Common REST interface documentation

Purpose

This document describes the web service interfaces that are common for each VESTA service. It shows how a service can be used, the standard response types and how to handle exceptions.

Overview

Workflow

A workflow summary can be seen below.

_images/workflow.png

Worker Services Features

  • A worker receives his task directives from the REST Gateway through Celery/AMQP
    • Can add arbitrary arguments
  • Resulting messages are temporarily stored on AMQP
  • Optional directive to send resulting annotations directly on Annotations Storage System
  • Process acquirement, start and stop times are encoded in resulting messages
  • Worker process version string is communicated in resulting messages, permitting version and results coherence checking
  • Ability to keep trace of all processed documents workflow

API specifications

The API of this service was constructed in a way to respect the requirements of the CANARIE API methods set specification for online services.

Calling Patterns

The services will be invoked using a subset of REST and HTTP methods. In particular, all services are called using the HTTP GET, POST and PUT methods.

Response Formats

All responses are given using the JSON format.

Methods

There are 3 sets of methods available to access services. The first two are specific to their respective front ends which are the Load Balancer and the Multimedia File Storage and the third one is the set of methods required by CANARIE and thus is available on both front ends.

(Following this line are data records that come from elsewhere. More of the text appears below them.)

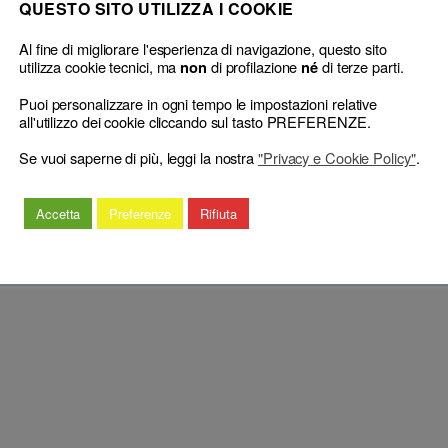
nale e comunitaria)
QUESTO SITO UTILIZZA I COOKIE
ola Pasquale, rel. Cataldi Michele), sentenza n. 27284 del 22 Ottobre 
Al fine di migliorare l'esperienza di navigazione, questo sito
utilizza cookie tecnici, ma
di profilazione
di terze parti.
non
né
Puoi personalizzare in ogni tempo le impostazioni relative
re è rilevabile d’ufficio in ogni stato e grado del proce
all'utilizzo dei cookie cliccando sul tasto PREFERENZE.
ola Pasquale, rel. Cataldi Michele), sentenza n. 27284 del 22 Ottobre 
Se vuoi saperne di più, leggi la nostra
"Privacy e Cookie Policy"
.
Accetta
Preferenze
Rifiuta
glie)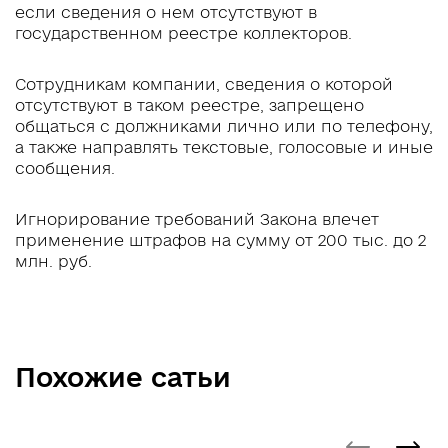
если сведения о нем отсутствуют в
государственном реестре коллекторов.
Сотрудникам компании, сведения о которой
отсутствуют в таком реестре, запрещено
общаться с должниками лично или по телефону,
а также направлять текстовые, голосовые и иные
сообщения.
Игнорирование требований Закона влечет
применение штрафов на сумму от 200 тыс. до 2
млн. руб.
Похожие сатьи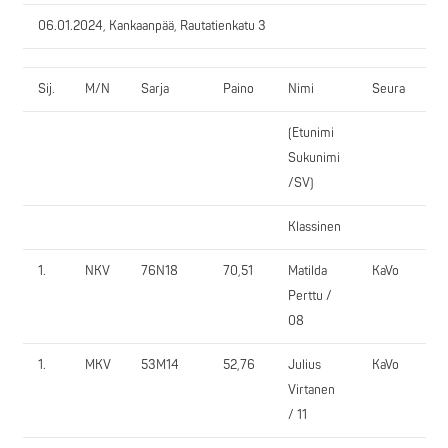
06.01.2024, Kankaanpää, Rautatienkatu 3
Sij.
M/N
Sarja
Paino
Nimi
Seura
Ja
(Etunimi
1.
Sukunimi
/SV)
Klassinen
1.
NKV
76N18
70,51
Matilda
KaVo
62
Perttu /
08
1.
MKV
53M14
52,76
Julius
KaVo
75
Virtanen
/ 11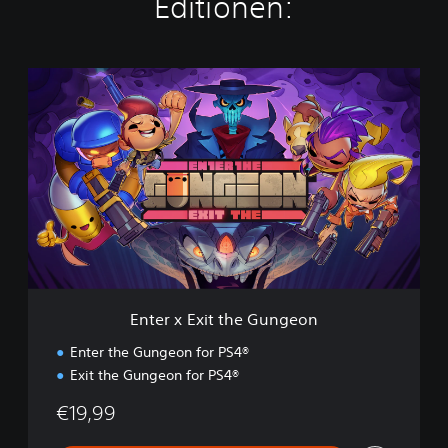
Editionen:
E
n
t
e
r
x
E
x
i
t
t
h
e
Enter x Exit the Gungeon
G
u
Enter the Gungeon for PS4®
n
Exit the Gungeon for PS4®
g
e
€19,99
o
n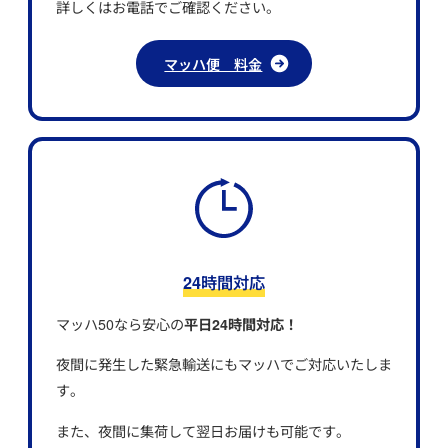
詳しくはお電話でご確認ください。
マッハ便 料金
24時間対応
マッハ50なら安心の
平日24時間対応！
夜間に発生した緊急輸送にもマッハでご対応いたしま
す。
また、夜間に集荷して翌日お届けも可能です。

To cancel a given processing request

This method uses HTTP GET.

Parameters:

uuid:The identifier of a previous processing request.

Return value:

Returns the status of the request after having submitted the cancel request. Once cancelled, any subsequent status requests will return state as revoked.

Examples:

URL form:

<Base URI>/cancel?uuid=6547137e-cc2f-4008-b1eb-4ae8e898ce83

Information route

You can obtain information on the current configuration of a deployed instance by issuing a HTTP GET at the /info route. This will give you information on the configured services with their expected version, list of route names and so on.

Parameters:

None.

Return value:

A JSON object with the list of configured routes and associated services such as:

{
  "services": {
    "transcoder": {
      "category": "Data Storage",
      "celery_queue_name": "transcoder_0.2.7",
      "celery_task_name": "transcoder",
      "doc": "http://some_server/doc.html",
      "home": "http://some_server/doc.html",
      "institution": "CRIM",
      "licence": "http://some_server/doc.html",
      "name": "Transcoder service",
      "provenance": "http://some_server/doc.html",
      "releaseTime": "2015-01-01T00:00:00Z",
      "releasenotes": "http://some_server/doc.html",
      "researchSubject": "Multimedia file transcoding",
      "route_keyword": "transcoder",
      "source": ",204",
      "support": "http://some_server/doc.html",
      "supportEmail": "support@company.com",
      "synopsis": "RESTful service providing multimedia files transcoding.",
      "tags": "multimedia,file,transcoding",
      "tryme": "ssm/tryme.html",
      "version": "0.2.7"
    }
  },
  "version": "1.7.0"
}

Useful elements are:

version:

The version of the REST API.

services:

Every element in the list is an exposed service through a dynamic route. Most elements reflect the requirements of the CANARIE API specification.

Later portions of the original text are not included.